→ **Assignment**:
Would you copy out each line of the records below that includes the word "Google"?

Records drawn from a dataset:
'''

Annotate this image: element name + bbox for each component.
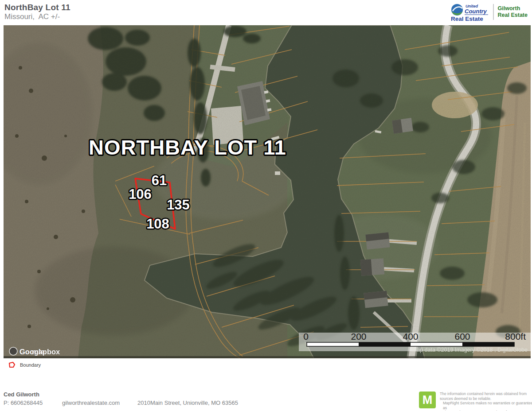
gilworth-logo: Gilworth Real Estate (498, 5, 528, 19)
page-subtitle: Missouri, AC +/- (4, 12, 60, 21)
boundary-icon (8, 361, 16, 368)
legend: Boundary (8, 361, 41, 368)
aerial-map: 61 106 135 108 NORTHBAY LOT 11 Google ma… (4, 25, 531, 358)
flyer-page: NorthBay Lot 11 Missouri, AC +/- United … (0, 0, 532, 411)
united-country-logo: United Country Real Estate (450, 2, 489, 22)
scale-bar: 0 200 400 600 800ft Map data ©2019 Image… (299, 331, 531, 353)
disclaimer-line1: The information contained herein was obt… (440, 392, 532, 396)
gilworth-line2: Real Estate (498, 12, 528, 19)
dim-top: 61 (152, 173, 167, 188)
gilworth-line1: Gilworth (498, 5, 528, 12)
uc-line-bottom: Real Estate (451, 16, 483, 22)
agent-name: Ced Gilworth (4, 391, 39, 398)
map-attribution: Map data ©2019 Imagery ©2018 , DigitalGl… (412, 347, 528, 353)
agent-address: 2010Main Street, Unionville, MO 63565 (137, 399, 238, 406)
globe-icon (451, 4, 463, 16)
map-bottom-edge (4, 356, 531, 358)
dim-right: 135 (167, 197, 190, 213)
scale-tick-600: 600 (454, 331, 470, 341)
disclaimer-line2: sources deemed to be reliable. (440, 396, 532, 401)
mapright-logo: M (419, 392, 436, 408)
scale-tick-400: 400 (403, 331, 418, 341)
scale-tick-0: 0 (303, 331, 309, 341)
brand-block: United Country Real Estate Gilworth Real… (450, 2, 528, 22)
scale-tick-200: 200 (351, 331, 366, 341)
dim-left: 106 (129, 186, 152, 202)
agent-website[interactable]: gilworthrealestate.com (62, 399, 120, 406)
legend-boundary-label: Boundary (20, 362, 41, 368)
disclaimer: The information contained herein was obt… (440, 392, 532, 411)
page-title: NorthBay Lot 11 (4, 3, 70, 12)
uc-line-mid: Country (465, 8, 487, 15)
map-overlay-title: NORTHBAY LOT 11 (89, 136, 286, 159)
dim-bottom: 108 (146, 216, 169, 232)
photo-grain (4, 25, 531, 358)
brand-divider (493, 4, 494, 20)
mapright-letter: M (422, 393, 433, 407)
mapbox-icon (9, 347, 17, 355)
disclaimer-line3: MapRight Services makes no warranties or… (440, 401, 532, 410)
agent-phone: P: 6606268445 (4, 399, 43, 406)
mapbox-watermark: mapbox (32, 348, 60, 356)
map-canvas: 61 106 135 108 NORTHBAY LOT 11 Google ma… (4, 25, 531, 358)
scale-tick-800: 800ft (505, 331, 526, 341)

'''

→ **Reply**:
aerial-map: 61 106 135 108 NORTHBAY LOT 11 Google ma… (4, 25, 531, 358)
map-canvas: 61 106 135 108 NORTHBAY LOT 11 Google ma… (4, 25, 531, 358)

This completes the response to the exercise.